Adventures in IPv6
So I've been trying to crowbar myself into the 1990s (yes, IPv6 is that old) today, using a tunnelbroker tunnel. I spent most of this morning flashing different dd-wrt firmware images to my router, till I found one which both worked with my router (WRT-310N) and had IPv6 support. It seems like you need an Eko std build, and the 310N can't do wireless with a 2.6 kernel build, so I'm on this one. Using the guide on the dd-wrt site with a few tweaks to the script recommended for Tunnelbroker - like actually writing a radvd.conf before trying to access it, and using /tmp instead of /jffs because I don't enable jffs, and changing vlan1 to vlan2 as seems to be correct for my router - it seems to sort of work: at least, the systems on my local network get IPv6 addresses in the range provided by tunnelbroker, marked as Scope:Global, which can ping each other. I couldn't get out to ipv6.google.com, but I think that's because my ISP's DNS server doesn't do IPv6; I'll try it with OpenDNS later.
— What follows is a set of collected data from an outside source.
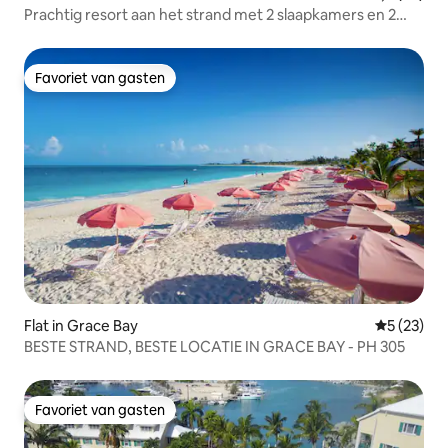
Prachtig resort aan het strand met 2 slaapkamers en 2
badkamers
Favoriet van gasten
Favoriet van gasten
Flat in Grace Bay
Gemiddelde
5 (23)
BESTE STRAND, BESTE LOCATIE IN GRACE BAY - PH 305
Favoriet van gasten
Favoriet van gasten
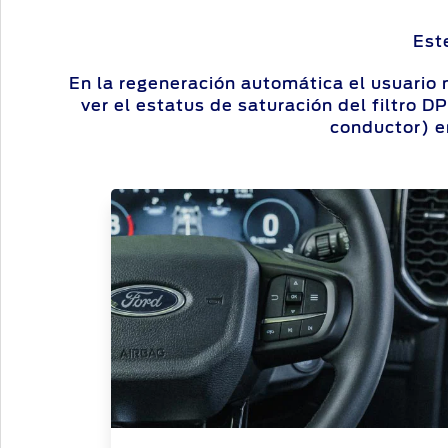
Est
En la regeneración automática el usuario 
ver el estatus de saturación del filtro 
conductor) e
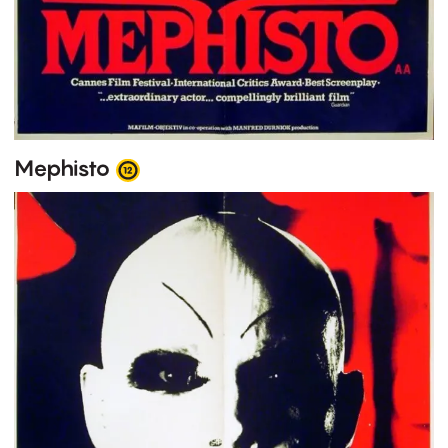
Mephisto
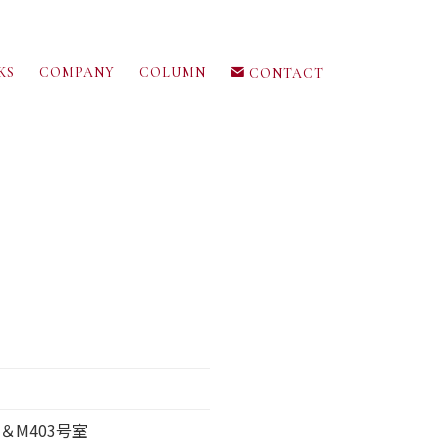
KS
COMPANY
COLUMN
CONTACT
＆M403号室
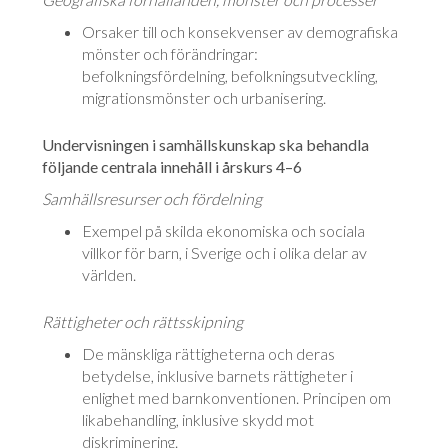
Orsaker till och konsekvenser av demografiska
mönster och förändringar:
befolkningsfördelning, befolkningsutveckling,
migrationsmönster och urbanisering.
Undervisningen i samhällskunskap ska behandla
följande centrala innehåll i årskurs 4–6
Samhällsresurser och fördelning
Exempel på skilda ekonomiska och sociala
villkor för barn, i Sverige och i olika delar av
världen.
Rättigheter och rättsskipning
De mänskliga rättigheterna och deras
betydelse, inklusive barnets rättigheter i
enlighet med barnkonventionen. Principen om
likabehandling, inklusive skydd mot
diskriminering.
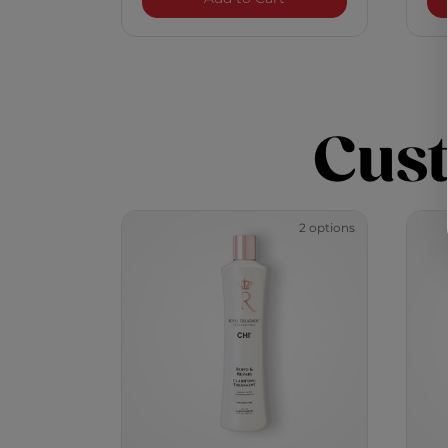
Cus
2 options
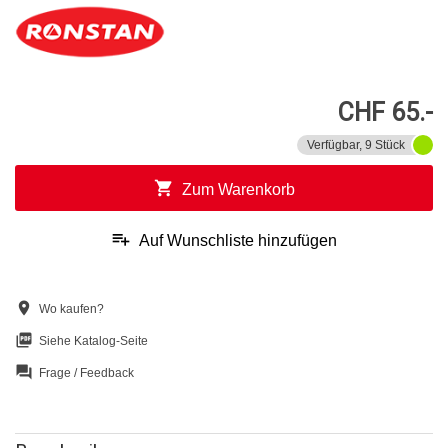
CHF 65.-
Verfügbar, 9 Stück
shopping_cart
Zum Warenkorb
playlist_add
Auf Wunschliste hinzufügen
location_on
Wo kaufen?
picture_as_pdf
Siehe Katalog-Seite
question_answer
Frage / Feedback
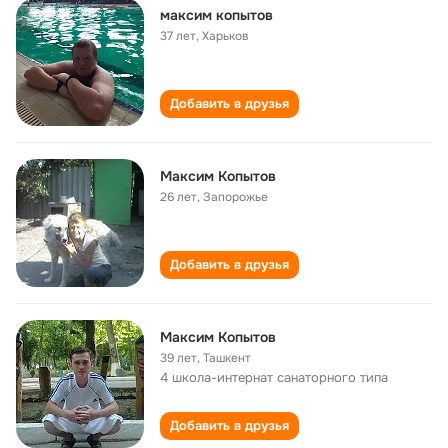
максим копытов
37 лет
,
Харьков
Добавить в друзья
Максим Копытов
26 лет
,
Запорожье
Добавить в друзья
Максим Копытов
39 лет
,
Ташкент
4 школа-интернат санаторного типа
Добавить в друзья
All the router rebootin' has knocked over my irc proxy, I think, so I'm not on IRC right now (it could actually be the firewall on that machine, which I turned back on in preparation for IPv6iness, now I come to think of it). I'll be back later. Remember, the IPv6 Test Day is in #fedora-test-day on Freenode!
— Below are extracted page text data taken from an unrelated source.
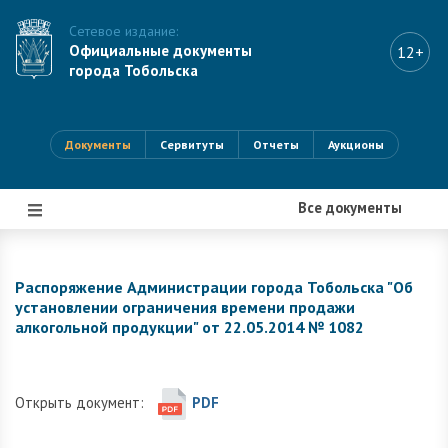
Сетевое издание:
Официальные документы
12+
города Тобольска
Документы
Сервитуты
Отчеты
Аукционы
Все документы
|||
Распоряжение Администрации города Тобольска "Об
установлении ограничения времени продажи
алкогольной продукции" от 22.05.2014 № 1082
Открыть документ:
PDF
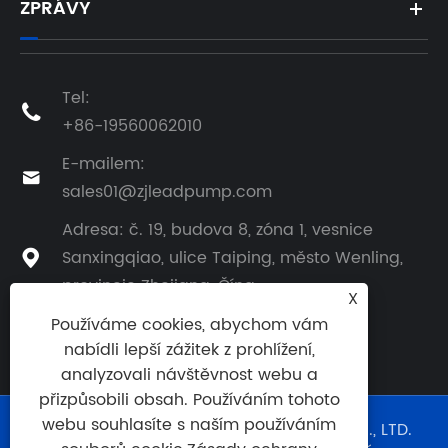
ZPRÁVY
Tel:

+86-19560062010
E-mailem:

sales01@zjleadpump.com
Adresa: č. 19, budova 8, zóna 1, vesnice
Sanxingqiao, ulice Taiping, město Wenling,

provincie Zhejiang, Čína
X
Používáme cookies, abychom vám
nabídli lepší zážitek z prohlížení,
analyzovali návštěvnost webu a
přizpůsobili obsah. Používáním tohoto
webu souhlasíte s naším používáním
Copyright © 2024 TAIZHOU LEAD PUMP CO., LTD.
There is a Canadian ISP which is actually offering native IPv6, experimentally - TekSavvy. This is very cool, and they seem like a cool ISP all around, with clued-up Ts&Cs (like not restricting server use, and I bet they don't block port 25). I'd love to switch to them, but sadly they're a bit slow - 5Mb/s isn't much these days, with Shaw I get 20Mb/s. Still might consider it, especially if Shaw start getting on my ass about bandwidth limits. Either way, I'll try and make happyassassin.net IPv6 accessible once I get my head fully around the whole thing, I believe I can set up an IPv6 DNS record with no-ip.